Il est discret depuis la rue, mais n’a rien d’un speakeasy, insiste Edouard, ancien du Murano, qui a ouvert avec Fabien, ancien du Prescription, ce bar au concept convivial. Ici se rencontrent en effet deux univers qui se croisent rarement : le bar à vins (naturels, c’est de mise), avec ses tapas terroir qui déchirent (houlala la saucisse sèche ! Oh mon Dieu, la burrata ! Miam, la bresaola de thon à la sicilienne !) et quelques plats mitonnés par la maman d’Edouard, et le bar à cocktails raffinés, mis au point avec beaucoup de subtilité par le très talentueux Fabien. Murs grattés, atours de vieux bistrot, surface réduite (vingt places assises), et clientèle éclectique. « Il s’agit autant de nos confrères terroir-bar à vins qui viennent nous voir le lundi, quand nous sommes ouverts et pas eux, que de nos amis du monde des cocktails, et puis aussi beaucoup d’étrangers car nous avons eu de beaux articles dans certains pays », raconte encore Edouard, pas peu fier d’avoir orchestré ce mélange somme toute novateur. Fabien est aussi doué pour les cocktails qu’Edouard pour le choix des vins et des produits de l’assiette : ses créations sont présentées dans un carnet genre vieilli, et suivent les saisons. Des noix, des « glaçons fumés » au whisky tourbé en hiver, des tomates en été, des alcools rares fournis par de petits producteurs, et puis un tas de petites surprises maison : noisettes torréfiées au cacao qui rejoignent un sirop d’orange sanguine et un excellent calvados, vermouth infusé sur place au café, cocktails vieillis en fût à la cave… Le résultat est addictif. 8, rue de Crussol, 11e. Ouvert du lundi au vendredi de 19 h à 2 h. Cocktails autour de 11 euros, plats 6-14 euros.
Le Candelaria, speakeasy arty et cosmopolite.

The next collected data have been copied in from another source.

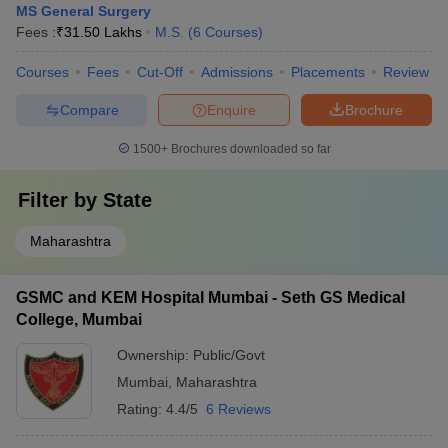
MS General Surgery
Fees :
₹
31.50 Lakhs
M.S.
(
6
Courses
)
Courses
Fees
Cut-Off
Admissions
Placements
Review
Compare
Enquire
Brochure
1500+
Brochures downloaded so far
Filter by
State
Maharashtra
GSMC and KEM Hospital Mumbai - Seth GS Medical
College, Mumbai
Ownership:
Public/Govt
Mumbai
,
Maharashtra
Rating:
4.4/5
6 Reviews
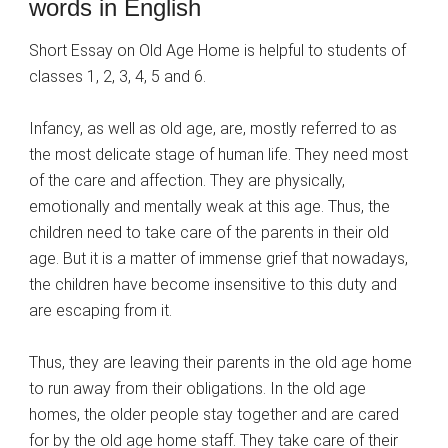
words in English
Short Essay on Old Age Home is helpful to students of
classes 1, 2, 3, 4, 5 and 6.
Infancy, as well as old age, are, mostly referred to as
the most delicate stage of human life. They need most
of the care and affection. They are physically,
emotionally and mentally weak at this age. Thus, the
children need to take care of the parents in their old
age. But it is a matter of immense grief that nowadays,
the children have become insensitive to this duty and
are escaping from it.
Thus, they are leaving their parents in the old age home
to run away from their obligations. In the old age
homes, the older people stay together and are cared
for by the old age home staff. They take care of their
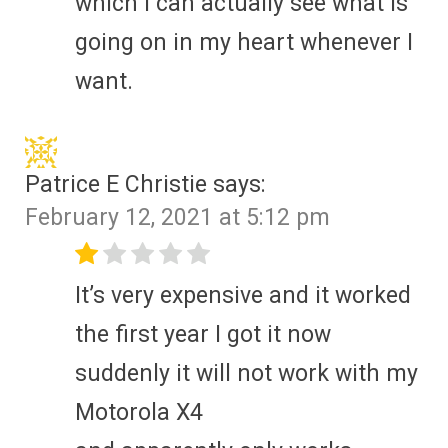
which I can actually see what is
going on in my heart whenever I
want.
Patrice E Christie
says:
February 12, 2021 at 5:12 pm
It’s very expensive and it worked
the first year I got it now
suddenly it will not work with my
Motorola X4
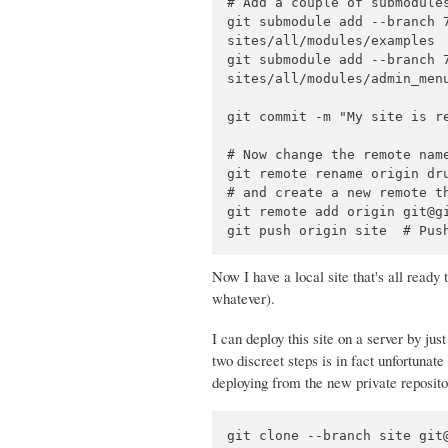
# Add a couple of submodules
git submodule add --branch 
sites/all/modules/examples

git submodule add --branch 
sites/all/modules/admin_menu
git commit -m "My site is re
# Now change the remote name
git remote rename origin dru
# and create a new remote th
git remote add origin git@gi
Now I have a local site that's all ready
whatever).
I can deploy this site on a server by ju
two discreet steps is in fact unfortunate 
deploying from the new private reposito
git clone --branch site git@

Il fait carton plein depuis son ouverture, il y a un an et demi, parce qu’il a beaucoup à offrir. D’abord de très bons tacos, fabriqués sous vos yeux par un chef mexicain, et frais comme c’est rare à Paris, et puis une manière de speakeasy dans le style le plus spectaculaire : en poussant une porte parfaitement invisible pour qui ne connaît pas, au fond de la taqueria. Là, dans un élégant clair-obscur éclairé par une vitrine, au fond sur la rue, se trouve le bar, un peu design, un peu arty (oeuvres de Confetti System et autres artistes ou designers), un peu caliente car les cocktails très réputés y explorent « des produits sud-américains, comme de très bonnes cachaças et de vieux piscos, que l’on ne connaît pas encore bien ici », explique Carina Tsou, jeune Colombienne et co-patronne. Le caractère latin des mixtures est complété par un savoir-faire tout new-yorkais : Adam Tsou, autre co-patron (et époux de Carina) et Joshuah Fontaine, le troisième larron, sont américains. Le premier était chef, le second, barman à New York. C’est pour ça que quelques cocktails de la carte sont signés de fameux barmen new-yorkais : le Gueppe Verte (« coriandre, concombre, citron vert, miel d’agave et tequila infusée au piment, très relevé, qui marche très bien ») par Toby Cecchini (à qui certains attribuent l’invention du célèbre Cosmopolitan) ou le Naked & Famous par Joaquìn Simò du Death & Co… Le public est très “haut Marais” : entre 20 et 50 ans, il se déverse depuis les vernissages des galeries d’art “hip” alentour, ou bien de quelque antre underground mode d’outre-Atlantique, aime à goûter aussi des cocktails qui ne sont pas à la carte, et apprécie la musique électro-rock choisie par des DJ’s ou par les jeunes patrons, et presque toujours indépendante. Le succès est tel qu’il se murmure que les trois amis d’Amérique concoctent pour bientôt une nouvelle adresse parisienne. Mais chut… 52, rue de Saintonge 3e. E-mail : info@candelariaparis.com. Taqueria ouverte de midi à 22 h 30, bar ouvert de 19 h à 2 h, tous les jours. Cocktail de 11 à 13 euros.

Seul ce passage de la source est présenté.